Eczema without Moisturiser
For patients with eczema, skin function deteriorates continually. This is because the skin is unable to produce sufficient amounts of the components that constitute healthy skin barrier function. This results in aggravated transepidermal water loss and susceptibility to environmental triggers.
Skin with lowered barrier functions is more susceptible to infections, irritating chemicals (e.g. sodium laureth sulphate found in almost all lathering detergents and facial wash), mechanical stress (shearing forces such as carrying heavy weights or physical activities). This results in a vicious cycle whereby sensitive skin becomes less and less capable of producing the quantity and quality of components required in maintaining a healthy skin barrier.
The Correct Definition of Moisturisers
Let us re-define moisturisers to mean topicals that closely mimic components in a healthy skin barrier. Such moisturisers have been clinically tested by dermatologists to restore barrier function.
A good example to highlight this point would be the following – my eczema or sensitive-skin patients do not respond to drug-store moisturisers, and consistently get worse whenever they make the switch out of costly ceramide-based barrier repair creams. The cost issue is largely due to the raw material – bovine or synthetic ceramide component of such moisturisers. In my clinic, we formulate a cost-effective moisturiser, Multi-CERAM™, by combining bovine ceramide and plant-seed oil derived phytoceramides.
Important Points to Check In Your Moisturiser
Bioactive Ingredients Such As Hyaluronic Acid and Ceramide
To sum up, it is important to use moisturisers that contain bioactive ingredients mimicking the components of healthy skin barrier. These include humectants like hyaluronic acid that attracts water molecules to the skin and ceramide-type lipids that control transepidermal water loss.

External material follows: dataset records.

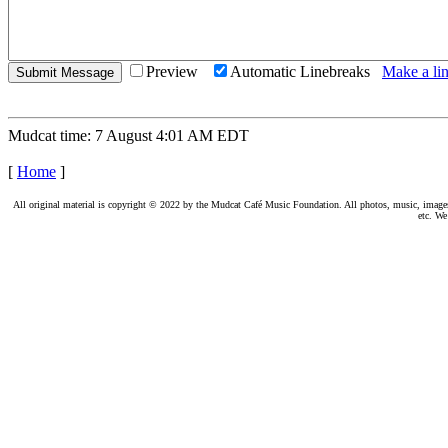
Preview
Automatic Linebreaks
Make a lin
Mudcat time: 7 August 4:01 AM EDT
[
Home
]
All original material is copyright © 2022 by the Mudcat Café Music Foundation. All photos, music, images, e
etc. We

Order Presented in Ingredient List
Looking down the order of ingredients in the list presented is also important. The ingredient with the highest percentage is right on top. Following which, the concentration of each ingredient decreases with a descending order of mention in the ingredient list. The least moisturising and least effective creams/lotions are those which have the highest concentration of water or plain silicones. This is because while they give the instant feel of moisture, it quickly disappears and does not repair the skin barrier.
One of the more recent “fads” I had heard about is that for those who unquestioningly use moisturiser, one is causing our skin to develop a “dependence”. Let me clarify this. What these folks are saying is not evidence-based in the current state of the art. Their comments could perhaps be loosely tied to prior studies that evaluate behavior of the skin barrier to be partially compromised after exposure to some form of moisturisers.
However, these prior studies did not have the benefit of being more knowledgeable in the skin barrier in dermatological research as we are today, with which, dermatologists in fact advocate barrier repair in the form of ceramide-containing moisturisers for example. This is increasingly supported by clinical studies indicating notable and sustainable improvements in skin barrier function after treatment with moisturising topicals containing specific ingredients like ceramides that mimic skin barrier components and at suitable concentrations clinically validated by dermatologists.
Key Takeaway Points on Moisturisers
In short, I do not think that using a moisturiser that is dermatologist approved to contain ingredients that mimic healthy skin barrier components causes dependence, in the same way that a healthy diet supplementing nutrients to the body does not cause dependence.